++++ INPUT MATERIAL ++++

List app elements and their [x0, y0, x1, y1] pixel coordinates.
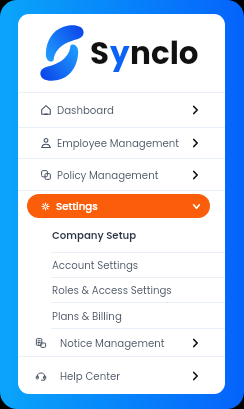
- staticText: Roles & Access Settings: [52, 283, 172, 297]
- staticText: y: [110, 31, 130, 74]
- button[interactable]: Roles & Access Settings: [18, 278, 225, 302]
- button[interactable]: Help Center: [18, 357, 225, 394]
- other: Open Help Center: [193, 372, 198, 380]
- button[interactable]: Policy Management: [18, 159, 225, 190]
- staticText: Help Center: [60, 369, 121, 383]
- other: Open Employee Management: [193, 139, 198, 147]
- button[interactable]: Dashboard: [18, 93, 225, 127]
- button[interactable]: Settings: [27, 194, 210, 218]
- staticText: Settings: [56, 199, 98, 213]
- staticText: Employee Management: [57, 136, 180, 150]
- button[interactable]: Company Setup: [18, 218, 225, 252]
- button[interactable]: Account Settings: [18, 253, 225, 277]
- staticText: Company Setup: [52, 228, 137, 242]
- other: Open Dashboard: [193, 106, 198, 114]
- button[interactable]: Employee Management: [18, 128, 225, 158]
- staticText: Plans & Billing: [52, 309, 122, 323]
- staticText: Account Settings: [52, 258, 139, 272]
- staticText: S: [90, 31, 110, 74]
- button[interactable]: Notice Management: [18, 329, 225, 356]
- staticText: Dashboard: [57, 103, 114, 117]
- staticText: nclo: [130, 31, 199, 74]
- other: Open Notice Management: [193, 339, 198, 347]
- button[interactable]: Plans & Billing: [18, 303, 225, 328]
- staticText: Notice Management: [60, 336, 165, 350]
- other: Open Policy Management: [193, 171, 198, 179]
- staticText: Policy Management: [57, 168, 159, 182]
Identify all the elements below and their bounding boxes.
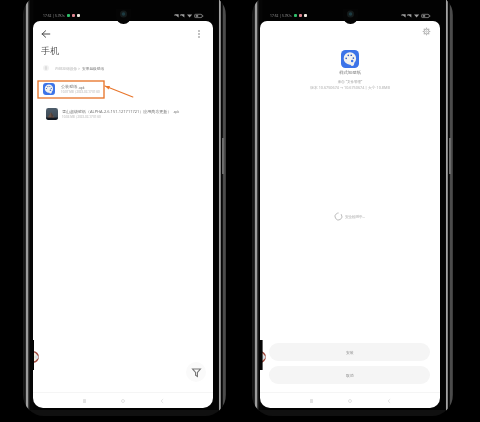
staticText: 手机 <box>41 45 59 56</box>
staticText: 公装壁纸 <box>61 84 78 89</box>
staticText: 安装 <box>346 350 354 355</box>
staticText: 17:52 | 5.7K/s <box>43 13 65 17</box>
button[interactable]: Filter <box>186 362 206 382</box>
staticText: 版本 10.6750674 → 10.6750674丨大小 10.8MB <box>260 85 440 90</box>
button[interactable]: 公装壁纸 <box>33 79 213 98</box>
button[interactable]: More options <box>193 28 205 40</box>
staticText: 10.04 MB丨2023-02-17 01:50 <box>62 115 101 119</box>
button[interactable]: Home <box>117 395 129 407</box>
button[interactable]: Back <box>156 395 168 407</box>
button[interactable]: Home <box>344 395 356 407</box>
button[interactable]: 内部存储设备 > <box>33 61 213 75</box>
staticText: 来自 “文件管理” <box>260 79 440 84</box>
staticText: 内部存储设备 > <box>55 66 82 71</box>
button[interactable]: Recents <box>305 395 317 407</box>
staticText: .apk <box>78 85 85 89</box>
button[interactable]: Settings <box>420 25 432 37</box>
button[interactable]: Back <box>40 28 52 40</box>
staticText: 样式知壁纸 <box>260 70 440 76</box>
button[interactable]: Back <box>383 395 395 407</box>
staticText: 雪山超级壁纸（ALPHA-2.6.151-121711721）应用商店更新） <box>62 109 172 114</box>
staticText: 10.07 MB丨2023-02-17 01:50 <box>61 90 100 94</box>
staticText: 安果超级壁纸 <box>82 66 105 71</box>
staticText: 取消 <box>346 373 354 378</box>
button[interactable]: 取消 <box>269 366 430 384</box>
staticText: 17:52 | 5.7K/s <box>270 13 292 17</box>
button[interactable]: Recents <box>78 395 90 407</box>
staticText: .apk <box>172 110 180 114</box>
button[interactable]: 安装 <box>269 343 430 361</box>
staticText: 安全检测中… <box>345 214 366 219</box>
button[interactable]: 雪山超级壁纸（ALPHA-2.6.151-121711721）应用商店更新） <box>33 104 213 123</box>
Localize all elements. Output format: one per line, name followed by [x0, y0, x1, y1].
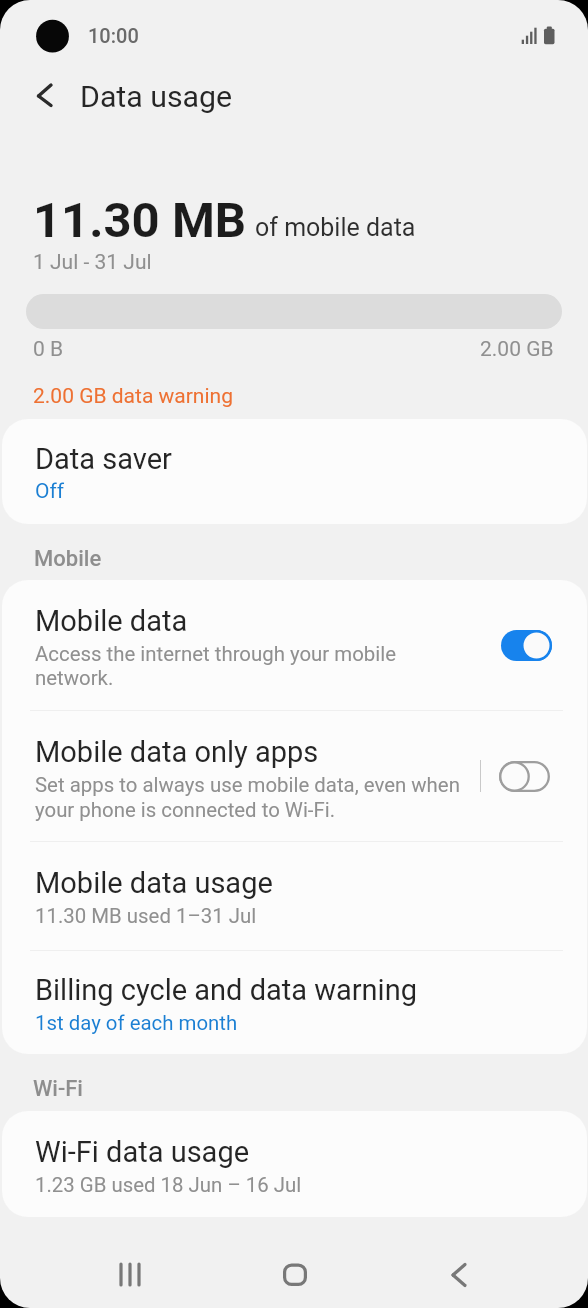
button[interactable]: Home — [262, 1242, 328, 1306]
staticText: 2.00 GB — [480, 337, 554, 362]
button[interactable]: Wi-Fi data usage — [2, 1111, 587, 1217]
button[interactable]: Recent apps — [98, 1242, 164, 1306]
staticText: 1 Jul - 31 Jul — [33, 250, 152, 275]
staticText: Set apps to always use mobile data, even… — [35, 773, 460, 797]
button[interactable]: Mobile data toggle — [501, 630, 552, 661]
staticText: of mobile data — [255, 213, 416, 242]
staticText: network. — [35, 666, 114, 690]
staticText: Wi-Fi data usage — [35, 1135, 250, 1169]
staticText: Wi-Fi — [33, 1076, 83, 1102]
button[interactable]: Data saver — [2, 419, 587, 524]
staticText: Mobile data — [35, 604, 188, 638]
staticText: Data saver — [35, 442, 172, 476]
staticText: 10:00 — [88, 24, 139, 47]
staticText: Billing cycle and data warning — [35, 973, 417, 1007]
button[interactable]: Mobile data only apps toggle — [499, 761, 550, 792]
staticText: Off — [35, 479, 65, 504]
staticText: 1st day of each month — [35, 1011, 238, 1035]
staticText: Mobile data only apps — [35, 735, 319, 769]
staticText: 1.23 GB used 18 Jun – 16 Jul — [35, 1173, 302, 1197]
button[interactable]: Back — [425, 1242, 491, 1306]
staticText: your phone is connected to Wi-Fi. — [35, 798, 336, 822]
staticText: 2.00 GB data warning — [33, 384, 233, 409]
button[interactable]: Mobile data — [2, 580, 587, 1054]
staticText: Mobile — [34, 546, 102, 572]
staticText: 11.30 MB — [33, 192, 247, 249]
staticText: Data usage — [80, 79, 233, 115]
button[interactable]: Navigate up — [14, 65, 76, 127]
staticText: Access the internet through your mobile — [35, 642, 396, 666]
staticText: Mobile data usage — [35, 866, 273, 900]
staticText: 11.30 MB used 1–31 Jul — [35, 904, 257, 928]
staticText: 0 B — [33, 337, 64, 362]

++++

> WHAT YOU ARE ASKED TO DO
Set down all of the entries exactly as they stand, without any image.

> ANSWER
List app elements and their [x0, y0, x1, y1] pixel coordinates.
- staticText: Roles & Access Settings: [52, 283, 172, 297]
- staticText: y: [110, 31, 130, 74]
- button[interactable]: Roles & Access Settings: [18, 278, 225, 302]
- button[interactable]: Help Center: [18, 357, 225, 394]
- other: Open Help Center: [193, 372, 198, 380]
- button[interactable]: Policy Management: [18, 159, 225, 190]
- staticText: Help Center: [60, 369, 121, 383]
- other: Open Employee Management: [193, 139, 198, 147]
- button[interactable]: Dashboard: [18, 93, 225, 127]
- button[interactable]: Settings: [27, 194, 210, 218]
- staticText: Settings: [56, 199, 98, 213]
- staticText: Employee Management: [57, 136, 180, 150]
- button[interactable]: Company Setup: [18, 218, 225, 252]
- button[interactable]: Account Settings: [18, 253, 225, 277]
- staticText: Company Setup: [52, 228, 137, 242]
- other: Open Dashboard: [193, 106, 198, 114]
- button[interactable]: Employee Management: [18, 128, 225, 158]
- staticText: Plans & Billing: [52, 309, 122, 323]
- staticText: Account Settings: [52, 258, 139, 272]
- staticText: S: [90, 31, 110, 74]
- button[interactable]: Notice Management: [18, 329, 225, 356]
- staticText: Dashboard: [57, 103, 114, 117]
- staticText: nclo: [130, 31, 199, 74]
- other: Open Notice Management: [193, 339, 198, 347]
- button[interactable]: Plans & Billing: [18, 303, 225, 328]
- staticText: Notice Management: [60, 336, 165, 350]
- other: Open Policy Management: [193, 171, 198, 179]
- staticText: Policy Management: [57, 168, 159, 182]
Identify all the elements below and their bounding boxes.
staticText: 手机 <box>41 45 59 56</box>
staticText: 公装壁纸 <box>61 84 78 89</box>
staticText: 安装 <box>346 350 354 355</box>
staticText: 17:52 | 5.7K/s <box>43 13 65 17</box>
button[interactable]: Filter <box>186 362 206 382</box>
staticText: 版本 10.6750674 → 10.6750674丨大小 10.8MB <box>260 85 440 90</box>
button[interactable]: 公装壁纸 <box>33 79 213 98</box>
button[interactable]: More options <box>193 28 205 40</box>
staticText: 10.04 MB丨2023-02-17 01:50 <box>62 115 101 119</box>
button[interactable]: Home <box>117 395 129 407</box>
button[interactable]: Back <box>156 395 168 407</box>
button[interactable]: Home <box>344 395 356 407</box>
button[interactable]: 内部存储设备 > <box>33 61 213 75</box>
staticText: 来自 “文件管理” <box>260 79 440 84</box>
staticText: 内部存储设备 > <box>55 66 82 71</box>
button[interactable]: Recents <box>305 395 317 407</box>
staticText: .apk <box>78 85 85 89</box>
button[interactable]: Settings <box>420 25 432 37</box>
button[interactable]: Back <box>40 28 52 40</box>
staticText: 样式知壁纸 <box>260 70 440 76</box>
button[interactable]: Back <box>383 395 395 407</box>
staticText: 雪山超级壁纸（ALPHA-2.6.151-121711721）应用商店更新） <box>62 109 172 114</box>
staticText: 10.07 MB丨2023-02-17 01:50 <box>61 90 100 94</box>
staticText: 安果超级壁纸 <box>82 66 105 71</box>
staticText: 取消 <box>346 373 354 378</box>
button[interactable]: 取消 <box>269 366 430 384</box>
staticText: 17:52 | 5.7K/s <box>270 13 292 17</box>
button[interactable]: Recents <box>78 395 90 407</box>
staticText: .apk <box>172 110 180 114</box>
button[interactable]: 安装 <box>269 343 430 361</box>
staticText: 安全检测中… <box>345 214 366 219</box>
button[interactable]: 雪山超级壁纸（ALPHA-2.6.151-121711721）应用商店更新） <box>33 104 213 123</box>
Localize all elements. Output format: one per line, name followed by [x0, y0, x1, y1].
button[interactable]: Home — [262, 1242, 328, 1306]
staticText: 2.00 GB — [480, 337, 554, 362]
button[interactable]: Wi-Fi data usage — [2, 1111, 587, 1217]
button[interactable]: Recent apps — [98, 1242, 164, 1306]
staticText: 1 Jul - 31 Jul — [33, 250, 152, 275]
staticText: Set apps to always use mobile data, even… — [35, 773, 460, 797]
button[interactable]: Mobile data toggle — [501, 630, 552, 661]
staticText: of mobile data — [255, 213, 416, 242]
staticText: network. — [35, 666, 114, 690]
staticText: Wi-Fi data usage — [35, 1135, 250, 1169]
staticText: Wi-Fi — [33, 1076, 83, 1102]
button[interactable]: Data saver — [2, 419, 587, 524]
staticText: Mobile data — [35, 604, 188, 638]
staticText: Data saver — [35, 442, 172, 476]
staticText: 10:00 — [88, 24, 139, 47]
staticText: Billing cycle and data warning — [35, 973, 417, 1007]
button[interactable]: Mobile data only apps toggle — [499, 761, 550, 792]
staticText: Off — [35, 479, 65, 504]
staticText: 1st day of each month — [35, 1011, 238, 1035]
staticText: Mobile data only apps — [35, 735, 319, 769]
staticText: 1.23 GB used 18 Jun – 16 Jul — [35, 1173, 302, 1197]
button[interactable]: Back — [425, 1242, 491, 1306]
staticText: your phone is connected to Wi-Fi. — [35, 798, 336, 822]
staticText: 2.00 GB data warning — [33, 384, 233, 409]
button[interactable]: Mobile data — [2, 580, 587, 1054]
staticText: Mobile — [34, 546, 102, 572]
staticText: 11.30 MB — [33, 192, 247, 249]
staticText: Data usage — [80, 79, 233, 115]
button[interactable]: Navigate up — [14, 65, 76, 127]
staticText: Access the internet through your mobile — [35, 642, 396, 666]
staticText: Mobile data usage — [35, 866, 273, 900]
staticText: 11.30 MB used 1–31 Jul — [35, 904, 257, 928]
staticText: 0 B — [33, 337, 64, 362]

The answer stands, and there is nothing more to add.